CU Boulder hopes to increase researching funding by $100 million by 2023, as well as nearly double patents awarded, to improve its reputation, DiStefano said.
The T-shirts of CU
The gavel was passed from former board Chair Sue Sharkey, R-Castle Rock, to new Chair Glen Gallegos, R-Grand Junction in the morning. Following that ceremony, regents introduced Mark and Debbie Kennedy, the system’s new president and first lady.

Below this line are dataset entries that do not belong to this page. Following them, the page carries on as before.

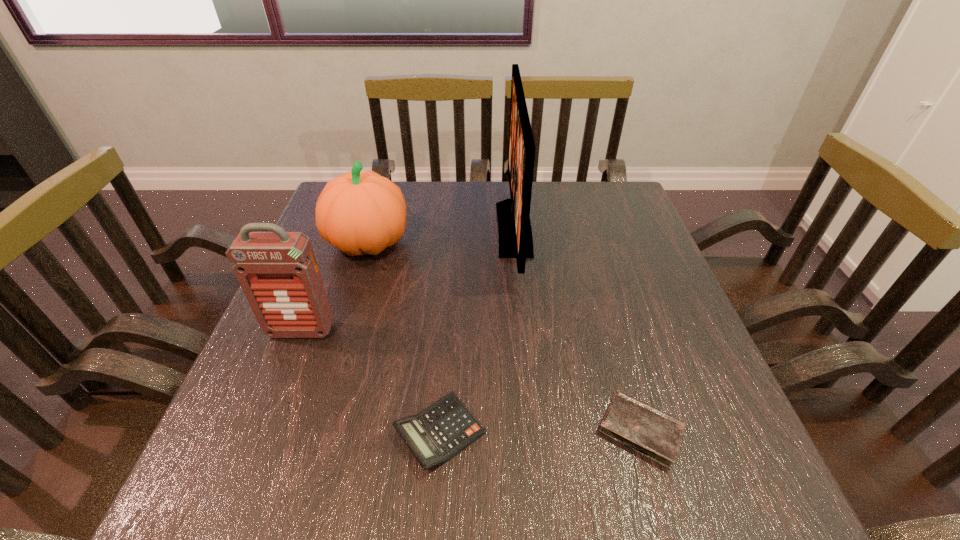 Find the location of `object that is the second closest one to the diary`. object that is the second closest one to the diary is located at coordinates (514, 227).

Locate an element on the screen. The height and width of the screenshot is (540, 960). vacant point that satisfies the following two spatial constraints: 1. on the front-facing side of the shortest object; 2. on the right side of the second tallest object is located at coordinates (262, 430).

Where is `blank space that satisfies the following two spatial constraints: 1. on the front-facing side of the third object from right to left; 2. on the right side of the second tallest object`? blank space that satisfies the following two spatial constraints: 1. on the front-facing side of the third object from right to left; 2. on the right side of the second tallest object is located at coordinates (261, 433).

This screenshot has height=540, width=960. I want to click on free location that satisfies the following two spatial constraints: 1. on the front side of the shortest object; 2. on the right side of the third shortest object, so click(x=310, y=430).

This screenshot has width=960, height=540. Find the location of `free point that satisfies the following two spatial constraints: 1. on the front-facing side of the rightmost object; 2. on the right side of the second object from right to left`. free point that satisfies the following two spatial constraints: 1. on the front-facing side of the rightmost object; 2. on the right side of the second object from right to left is located at coordinates (534, 430).

Where is `free location that satisfies the following two spatial constraints: 1. on the front-facing side of the second object from right to left; 2. on the left side of the rightmost object`? The width and height of the screenshot is (960, 540). free location that satisfies the following two spatial constraints: 1. on the front-facing side of the second object from right to left; 2. on the left side of the rightmost object is located at coordinates (534, 430).

Find the location of a particular element. The width and height of the screenshot is (960, 540). vacant area that satisfies the following two spatial constraints: 1. on the front-facing side of the first-aid kit; 2. on the left side of the calculator is located at coordinates (261, 433).

Find the location of `vacant space that satisfies the following two spatial constraints: 1. on the front side of the pumpkin; 2. on the right side of the shortest object`. vacant space that satisfies the following two spatial constraints: 1. on the front side of the pumpkin; 2. on the right side of the shortest object is located at coordinates pyautogui.click(x=310, y=430).

Where is `free space that satisfies the following two spatial constraints: 1. on the front-facing side of the fourth object from left to right; 2. on the front-facing side of the fourth shortest object`? The image size is (960, 540). free space that satisfies the following two spatial constraints: 1. on the front-facing side of the fourth object from left to right; 2. on the front-facing side of the fourth shortest object is located at coordinates (524, 330). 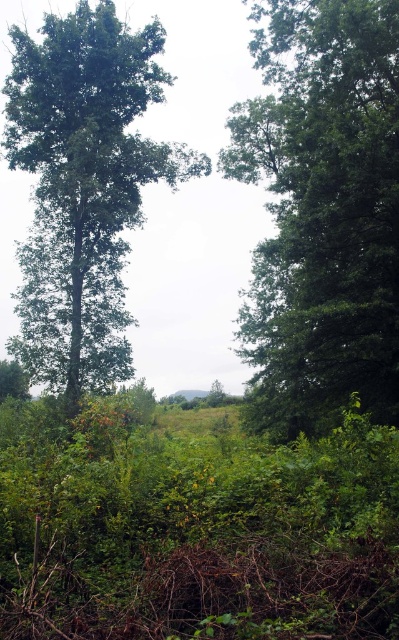 Between green leafy tree at center and green leafy tree at left, which one appears on the right side from the viewer's perspective?

green leafy tree at center

Does green leafy tree at center have a smaller size compared to green leafy tree at left?

No, green leafy tree at center is not smaller than green leafy tree at left.

Identify the location of green leafy tree at center. This screenshot has width=399, height=640. (321, 212).

This screenshot has width=399, height=640. I want to click on green leafy tree at center, so click(321, 212). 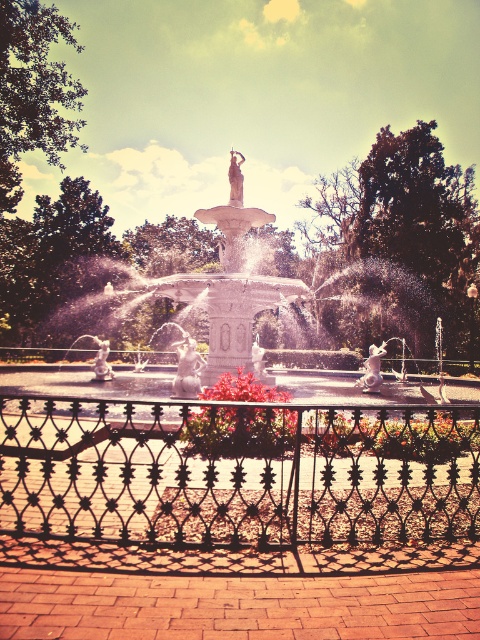 You are a gardener who needs to water the vivid red petals at center and the black wrought iron fence at center. The watering can you have can spray water up to 10 feet. Can you water both objects without moving the can?

The black wrought iron fence at center and vivid red petals at center are 10.46 feet apart from each other. Since the watering can can only spray up to 10 feet, you cannot water both objects without moving the can because the distance between them exceeds the spray range.

You are a gardener who wants to prune the vivid red petals at center without touching the black wrought iron fence at center. Can you reach the petals without moving closer?

The black wrought iron fence at center is not as tall as the vivid red petals at center, so the petals are taller than the fence. This means you can likely reach the petals without moving closer, as they extend above the fence height.

You are a gardener who wants to replace the vivid red petals at center with yellow ones. The black wrought iron fence at center is in the way. Can you move the fence to the side to access the petals?

The black wrought iron fence at center is in the way, but since its width is less than the vivid red petals at center, you can move it to the side to access the petals. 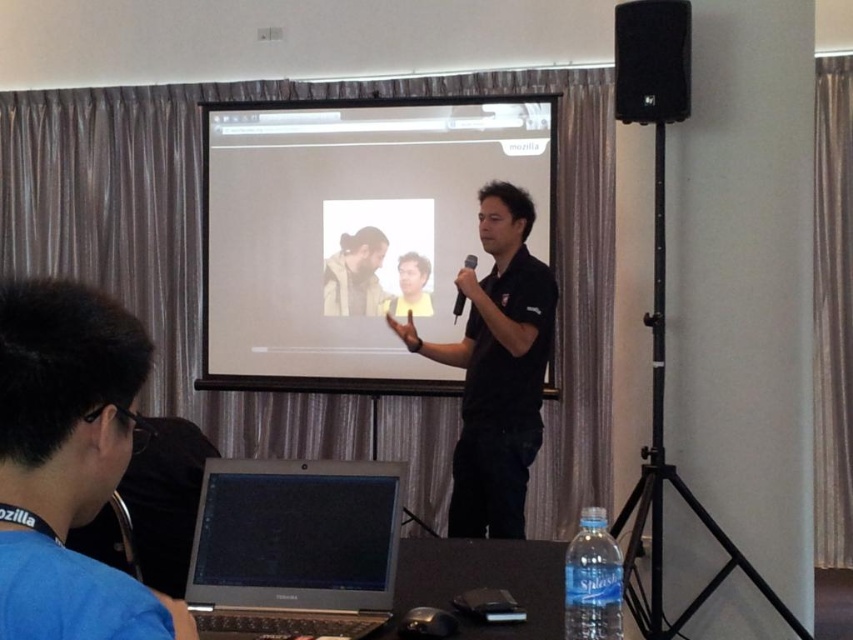 Which is behind, point (378, 316) or point (463, 298)?

The point (378, 316) is behind.

You are a GUI agent. You are given a task and a screenshot of the screen. Output one action in this format:
    pyautogui.click(x=<x>, y=<y>)
    Task: Click on the matte white projector screen at center
    
    Given the screenshot: What is the action you would take?
    pyautogui.click(x=350, y=228)

Which is above, black matte speaker at upper right or brown suede jacket at center?

black matte speaker at upper right is above.

Which is more to the right, black matte speaker at upper right or brown suede jacket at center?

black matte speaker at upper right

Does point (663, 48) come closer to viewer compared to point (341, 291)?

Yes, point (663, 48) is closer to viewer.

Locate an element on the screen. The width and height of the screenshot is (853, 640). black matte speaker at upper right is located at coordinates (653, 60).

The image size is (853, 640). What do you see at coordinates (350, 228) in the screenshot?
I see `matte white projector screen at center` at bounding box center [350, 228].

Is matte white projector screen at center bigger than brown suede jacket at center?

Yes, matte white projector screen at center is bigger than brown suede jacket at center.

Describe the element at coordinates (350, 228) in the screenshot. I see `matte white projector screen at center` at that location.

Where is `matte white projector screen at center`? matte white projector screen at center is located at coordinates (350, 228). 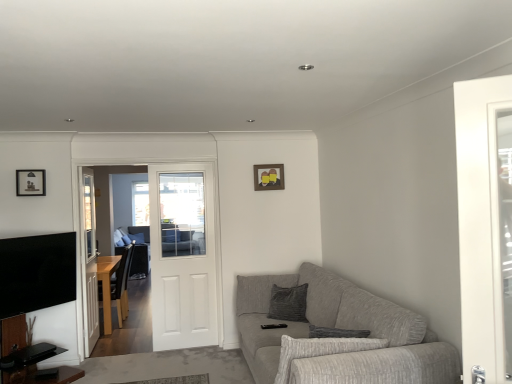 The height and width of the screenshot is (384, 512). I want to click on black glossy tv at left, so click(x=37, y=272).

What do you see at coordinates (341, 328) in the screenshot? The width and height of the screenshot is (512, 384). I see `textured gray couch at lower right` at bounding box center [341, 328].

This screenshot has height=384, width=512. Identify the location of textured gray couch at lower right. (341, 328).

Image resolution: width=512 pixels, height=384 pixels. What do you see at coordinates (269, 177) in the screenshot? I see `wooden photo frame at upper center, the first picture frame when ordered from right to left` at bounding box center [269, 177].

Debbie Kennedy wore a sewing apron to illustrate her work in costume design. Mark Kennedy wore an Exercise RIMPAC T-shirt, which he said illustrates how the four campuses of CU work together. RIMPAC is the largest international maritime warfare exercise.
Throughout the day, retreat attendees presented their own favorite T-shirts, or other items, to break up the work.
Shoemaker wore her shirt from a Ride the Rockies event she participated in years ago, McConnellogue wore his shirt from his time in journalism playing softball for the Greeley Tribune’s Pterodactyls, Nesbitt wore a shirt she got while seeing the musical “Hamilton” and university counsel Patrick O’Rourke wore a “Hall of Doom” shirt from the TV show “Friends of Superheroes” because he wanted to be superman as a kid.
The university leaders will resume the final day of the retreat at 8:30 Friday.